«A relatada condição imposta pelo arguido para a admissão dos utentes, fazendo depender do prévio pagamento de quantias avultadas, como condição necessária de admissão dos candidatos na “componente não privada”, condicionou de forma delitual o processo administrativo de admissão dos utentes.
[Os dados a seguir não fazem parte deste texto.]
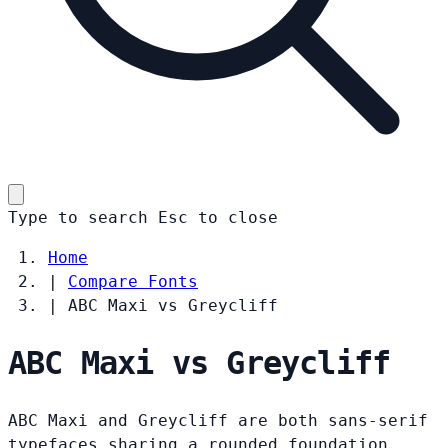
Type to search
Esc
to close
Home
|
Compare Fonts
|
ABC Maxi vs Greycliff
ABC Maxi vs Greycliff
ABC Maxi and Greycliff are both sans-serif
typefaces sharing a rounded foundation.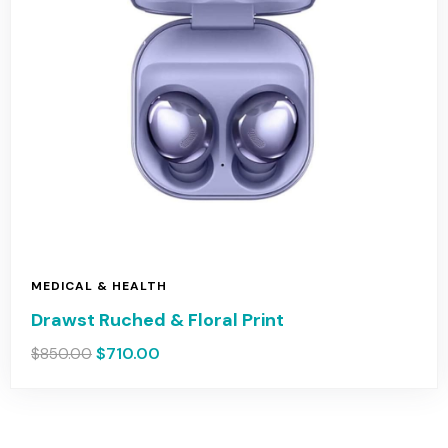
MEDICAL & HEALTH
Drawst Ruched & Floral Print
$
710.00
$
850.00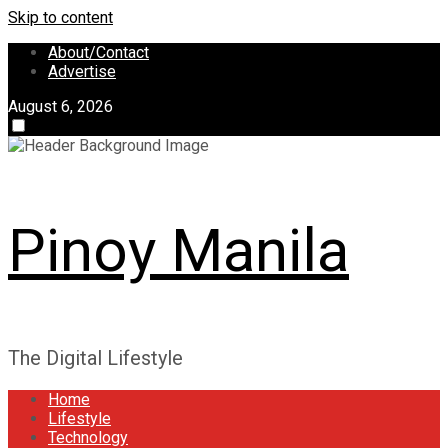
Skip to content
About/Contact
Advertise
August 6, 2026
Pinoy Manila
The Digital Lifestyle
Home
Lifestyle
Technology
Portanto, interferir no processo administrativo de admissão ao lar, condicionando-o a pagamentos ilegais, é o acto em causa na tipicidade do art.8º nº1 da Lei nº 20/2008 [corrupção passiva no sector privado, punido com pena de prisão até cinco anos ou com pena de multa até 600 dia], e que atinge de forma frontal os deveres funcionais dos arguidos». É esta a súmula do acórdão do Tribunal da Relação do Porto de 29 de Janeiro que julgou procedente o recurso do Ministério Público para levar a julgamento os arguidos Santa Casa da Misericórdia de Arouca e o seu Provedor, que haviam sido ilibados na primeira instância pelo Tribunal Judicial de Arouca (Comarca de Aveiro) que considerava infundada a acusação do MP.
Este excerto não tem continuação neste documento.